Recent evidence indicates that miRNAs are important mediators of MI pathogenesis. These studies used microarray-based expression profiling in an animal MI model or pathological heart samples from MI patients [33–37]. In cultivated cardiomyocytes experiencing hypoxia-induced apoptosis, miR-378 has been shown to regulate caspase-3 expression [11]. Another study has demonstrated that in homocysteine-treated coronary artery endothelial cells, upregulation of miR-383 expression reduces the levels of pro-inflammatory cytokines, such as IL-1β, IL-6, and IL-18 [14]. Here, we have discovered that circ_0007059 expression is conversely correlated with the expression of miR-378 and miR-383 in cardiomyocytes. Further validation showed that apoptosis and inflammation in H2O2-treated cardiomyocytes were regulated by miR-378 and miR-383, respectively, and that both of these miRNAs were targets of circ_0007059. These data reveal a critical role of circ_0007059 in the induction of apoptosis and inflammation in cardiomyocytes.

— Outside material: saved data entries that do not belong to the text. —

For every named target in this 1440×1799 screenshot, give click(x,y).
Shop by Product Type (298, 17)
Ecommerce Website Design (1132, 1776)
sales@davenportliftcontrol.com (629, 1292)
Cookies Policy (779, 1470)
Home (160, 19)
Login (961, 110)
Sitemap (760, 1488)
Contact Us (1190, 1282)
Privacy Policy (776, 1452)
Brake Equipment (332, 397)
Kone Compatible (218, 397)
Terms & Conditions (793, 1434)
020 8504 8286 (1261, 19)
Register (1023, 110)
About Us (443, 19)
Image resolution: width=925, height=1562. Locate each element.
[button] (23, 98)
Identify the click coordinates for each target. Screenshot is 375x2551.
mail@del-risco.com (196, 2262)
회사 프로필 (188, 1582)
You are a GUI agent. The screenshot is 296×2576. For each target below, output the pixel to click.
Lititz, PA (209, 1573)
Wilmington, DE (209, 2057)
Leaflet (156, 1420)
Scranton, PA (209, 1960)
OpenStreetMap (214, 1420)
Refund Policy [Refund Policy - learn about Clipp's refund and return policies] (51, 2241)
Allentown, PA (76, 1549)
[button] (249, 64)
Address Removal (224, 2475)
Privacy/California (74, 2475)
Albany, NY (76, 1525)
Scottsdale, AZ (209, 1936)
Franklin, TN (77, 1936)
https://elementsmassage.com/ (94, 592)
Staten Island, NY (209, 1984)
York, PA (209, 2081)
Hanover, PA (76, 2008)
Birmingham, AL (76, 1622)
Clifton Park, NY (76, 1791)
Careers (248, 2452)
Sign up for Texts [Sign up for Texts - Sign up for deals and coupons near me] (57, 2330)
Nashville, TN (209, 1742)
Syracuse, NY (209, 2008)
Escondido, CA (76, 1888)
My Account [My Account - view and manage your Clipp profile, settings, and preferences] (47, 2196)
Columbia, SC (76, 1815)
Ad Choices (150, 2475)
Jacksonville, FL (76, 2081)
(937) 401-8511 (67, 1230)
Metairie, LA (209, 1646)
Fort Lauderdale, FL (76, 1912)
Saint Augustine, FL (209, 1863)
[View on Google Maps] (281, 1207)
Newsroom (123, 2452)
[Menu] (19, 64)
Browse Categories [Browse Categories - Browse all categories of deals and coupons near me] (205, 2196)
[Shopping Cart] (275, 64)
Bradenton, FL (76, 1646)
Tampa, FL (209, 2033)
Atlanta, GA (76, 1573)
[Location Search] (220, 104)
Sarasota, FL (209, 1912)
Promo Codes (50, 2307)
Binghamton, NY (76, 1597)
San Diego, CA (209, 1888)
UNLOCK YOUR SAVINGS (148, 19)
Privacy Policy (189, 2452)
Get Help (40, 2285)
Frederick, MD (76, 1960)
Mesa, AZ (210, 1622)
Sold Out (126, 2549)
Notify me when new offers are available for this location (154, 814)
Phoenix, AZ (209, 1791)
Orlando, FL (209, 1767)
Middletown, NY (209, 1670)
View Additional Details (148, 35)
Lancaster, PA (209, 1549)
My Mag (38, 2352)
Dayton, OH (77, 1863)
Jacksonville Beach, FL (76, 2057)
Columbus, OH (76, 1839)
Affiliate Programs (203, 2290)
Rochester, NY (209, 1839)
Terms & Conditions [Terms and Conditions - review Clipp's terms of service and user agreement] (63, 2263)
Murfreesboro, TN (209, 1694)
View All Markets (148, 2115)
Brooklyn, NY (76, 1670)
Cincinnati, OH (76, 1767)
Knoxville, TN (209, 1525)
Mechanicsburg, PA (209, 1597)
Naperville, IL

In conclusion, our findings suggest that expression of circ_0007059 in cardiomyocytes is promoted by MI injury in vivo and H2O2 exposure in vitro. Circ_0007059 impairs the viability of H2O2-induced cardiomyocytes by mediating apoptosis and inflammation by regulating miR-378 and miR-383 expression, respectively. Therefore, targeting circ_0007059 may serve to be a promising approach to protect the heart during MI pathogenesis.
Funding Statement
This research was supported by a grant entitled, “Effect of atorvastatin on apoptosis of aging myocardium through mitochondrial injury pathway;” No. 2019-140.
Author contributions
Chaorui Xu and Liping An conceived the study and designed the experiments. Zhuowen Jia and Xuefei Cao contributed to data collection. Sha Wang and Jipeng Wang performed the data analysis and interpreted the results. Chaorui Xu drafted the manuscript. Liping An contributed to the critical revision of the article. All authors have read and approved the final draft of the manuscript.
Ethical approval
All experiments were conducted according to the Guide for the Care and Use of Laboratory Animals (see NIH Publication, 8th Edition, 2011). This study was approved by Heilongjiang Provincial Hospital, Heilongjiang, P. R. China.
Disclosure statement
No potential conflict of interest was reported by the author(s).